The men’s opening games featured a lot more pressure to come out ahead. The B-Town Heroes were motivated by the bracket itself, which shows the losing team having to travel to Butte for its next game.
“We don’t want to go to Butte,” said Osa Orison, who pitched the Idaho team to victory. “We want to stay right here; close to camp. We don’t want to travel back and forth.”
One person who makes the annual trek to Anaconda – and doesn’t even play in the tournament – is Angie Zobrak. The Las Vegas schoolteacher is from Anaconda and took part in the tournament in thee past. She offered to help out this weekend and tournament director Bill Hill asked her to run the concessions at the sports complex with her kids.
“I think it brings people here,” Zobrak said of the tournament. “The town needs it.
“I think Bill is organized and I think that’s important. He runs a good show. I don’t know what it costs to be in this tournament but I’m sure it’s reasonable. It’s fun.”
Zobrak thought back to the days when she used to play in the Goosetown Tournament and enjoyed the perks that came with playing.
“You meet new friends,” she said. “You find people from across the state and you keep in contact with them. You run into them at other tournaments. People I played with in high school are here, people that I knew in college.

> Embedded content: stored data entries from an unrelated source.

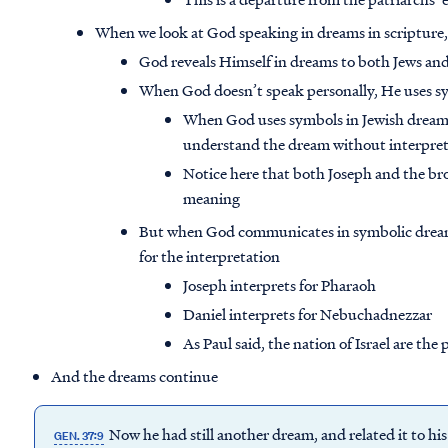
When we look at God speaking in dreams in scripture,
God reveals Himself in dreams to both Jews and
When God doesn’t speak personally, He uses s
When God uses symbols in Jewish dreams,
understand the dream without interpret
Notice here that both Joseph and the br
meaning
But when God communicates in symbolic dreams
for the interpretation
Joseph interprets for Pharaoh
Daniel interprets for Nebuchadnezzar
As Paul said, the nation of Israel are the
And the dreams continue
Now he had still another dream, and related it to his 
GEN. 37:9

“I think they keep coming and I think it’s because it’s a good experience. There is no negativity. There is no fighting. Everyone is here for a good time. I think that’s a part of it. I enjoy it. Every year, we go watch the Home Run Derby with the kids. Those kinds of activities are fun for the kids to watch. It’s family friendly.”
The win-at-all costs players and teams will always have a place at Goosetown. So will those that see fun as the focus. One of the unique things about Goosetown is in its ability to accommodate those in both camps.
“It’s about having fun,” Orison said with a chuckle. “And winning.”